**INFORMATION**.

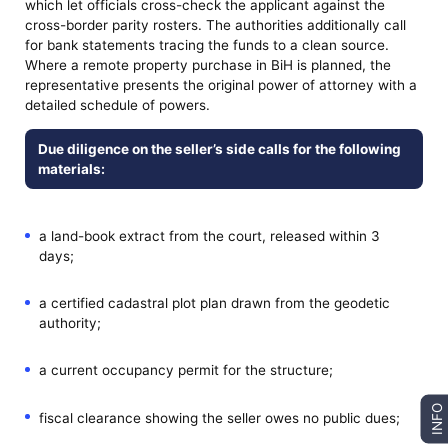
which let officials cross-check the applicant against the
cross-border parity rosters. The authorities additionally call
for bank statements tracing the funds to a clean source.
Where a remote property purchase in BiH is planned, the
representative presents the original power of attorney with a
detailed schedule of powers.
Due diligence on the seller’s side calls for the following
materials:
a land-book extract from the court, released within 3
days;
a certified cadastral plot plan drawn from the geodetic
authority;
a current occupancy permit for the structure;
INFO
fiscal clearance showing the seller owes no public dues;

**TRY IT**. What you return should be all of the material above, exactly, and none of its pictures.

**RESPONSE**.
which let officials cross-check the applicant against the
cross-border parity rosters. The authorities additionally call
for bank statements tracing the funds to a clean source.
Where a remote property purchase in BiH is planned, the
representative presents the original power of attorney with a
detailed schedule of powers.
Due diligence on the seller’s side calls for the following
materials:
a land-book extract from the court, released within 3
days;
a certified cadastral plot plan drawn from the geodetic
authority;
a current occupancy permit for the structure;
INFO
fiscal clearance showing the seller owes no public dues;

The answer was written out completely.